Nel mondo della post-verità e delle bufale diffuse via Internet, le ricerche su come si formano le
memorie individuali e collettive di eventi storici – e come possono essere influenzate
dall’appartenenza a un gruppo – hanno acquistato una particolare importanza. Ma dai loro risultati
stanno emergendo anche possibili strade per combattere la disinformazione

di Laura Spinney / Nature

Negli ultimi tempi, strane cose stanno accadendo nel mondo dell’informazione. Per esempio, Donald
Trum e altri esponenti della sua amministrazione hanno parlato di un “massacro di Bowling Green” e
di attacchi terroristici in Svezia e Atlanta, in Georgia, tutti eventi che non sono mai avvenuti.

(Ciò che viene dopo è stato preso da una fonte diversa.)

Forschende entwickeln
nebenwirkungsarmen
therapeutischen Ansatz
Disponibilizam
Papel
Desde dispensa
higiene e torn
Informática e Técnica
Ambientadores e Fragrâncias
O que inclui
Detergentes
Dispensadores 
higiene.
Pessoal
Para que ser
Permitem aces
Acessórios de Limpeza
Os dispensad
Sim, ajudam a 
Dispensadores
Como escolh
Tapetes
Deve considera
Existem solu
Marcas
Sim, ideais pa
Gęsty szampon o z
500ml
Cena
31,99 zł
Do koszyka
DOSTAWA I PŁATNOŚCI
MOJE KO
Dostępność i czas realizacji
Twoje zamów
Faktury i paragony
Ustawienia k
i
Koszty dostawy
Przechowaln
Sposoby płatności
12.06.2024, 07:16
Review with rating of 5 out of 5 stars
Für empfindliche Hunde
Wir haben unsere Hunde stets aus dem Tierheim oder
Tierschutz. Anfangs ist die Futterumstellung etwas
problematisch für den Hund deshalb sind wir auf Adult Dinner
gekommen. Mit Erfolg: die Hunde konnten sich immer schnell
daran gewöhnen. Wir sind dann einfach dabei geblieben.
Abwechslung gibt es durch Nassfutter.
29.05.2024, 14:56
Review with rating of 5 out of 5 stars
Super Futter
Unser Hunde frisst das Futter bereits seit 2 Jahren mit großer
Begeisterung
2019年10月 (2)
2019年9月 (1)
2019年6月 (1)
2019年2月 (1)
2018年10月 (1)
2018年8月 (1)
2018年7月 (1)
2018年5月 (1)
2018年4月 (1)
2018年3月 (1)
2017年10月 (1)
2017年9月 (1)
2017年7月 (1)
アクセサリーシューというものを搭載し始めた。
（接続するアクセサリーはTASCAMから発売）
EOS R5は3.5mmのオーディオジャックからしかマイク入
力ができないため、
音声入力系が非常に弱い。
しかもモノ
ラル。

Queste false notizie sono state corrette velocemente, ma ci sono miti storici che si sono dimostrati
più difficili da cancellare. Almeno dal 2010, per esempio, una comunità online ha condiviso il
ricordo apparentemente incrollabile della morte in carcere di Nelson Mandela nel 1980, anche se
visse fino al 2013, e fu scarcerato nel 1990, diventando il primo presidente nero del Sudafrica.

La memoria è notoriamente fallibile, ma alcuni esperti temono che stia emergendo un fenomeno nuovo.
“I ricordi sono condivisi all’interno dei gruppi con modalità inedite grazie a siti come Facebook e
Instagram, confondendo il confine tra ricordi individuali e collettivi”, spiega lo psicologo Daniel
Schacter, che studia la memoria alla Harvard University.

“Lo sviluppo della disinformazione via Internet, come nei recenti e ben pubblicizzati siti di
notizie false, è in grado di alterare le memorie individuali e collettive in maniere inquietanti”.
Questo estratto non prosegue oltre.